Rotavirus y Adenovirus: determinación de antígenos virales por medio de
inmunocromatografía nos indicaría el agente etiológico de la diarrea aguda del paciente.
8.4.4 PROCEDIMIENTO
Rotavirus y Adenovirus:
-Para la identificación de rotavirus y adenovirus se debe hacer por la técnica de
inmunocromatografía, véase inserto de técnica presente en el kit cromatográfico según
marca.
Leucocitos fecales:
-Con una paleta de madera, o plástica, tomar una pequeña cantidad de muestra de heces,
preferentemente de la zona con mucosidades y depositar en un tubo plástico o vidrio.

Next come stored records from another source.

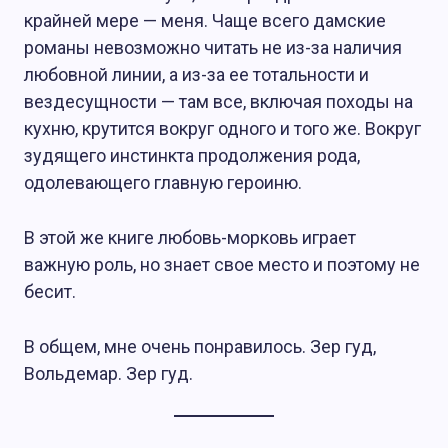
крайней мере — меня. Чаще всего дамские
романы невозможно читать не из-за наличия
любовной линии, а из-за ее тотальности и
вездесущности — там все, включая походы на
кухню, крутится вокруг одного и того же. Вокруг
зудящего инстинкта продолжения рода,
одолевающего главную героиню.
В этой же книге любовь-морковь играет
важную роль, но знает свое место и поэтому не
бесит.
В общем, мне очень понравилось. Зер гуд,
Вольдемар. Зер гуд.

-Agregar aproximadamente 5 gotas de Hayem B y homogenizar con un palo de madera o
plástico.
-Depositar gota con homogeneizado y cubrir la preparación con un cubreobjeto,
-Observar la preparación al microscopio con aumento de 10x, buscando leucocitos, y con
40x para confirmar.
-En el caso de los leucocitos fecales se realiza por medio de cantidad, informando por
medio de cruces.
3+ = Abundante Cantidad.
2+ = Moderada Cantidad.
1+ = Escasa Cantidad.
Tanto los resultados positivos como los negativos se informaran durante la misma
jornada, en un periodo menor a 24 horas.
8.7 REFERENCIAS
Biomerieux, kit vikia Rota-Adeno.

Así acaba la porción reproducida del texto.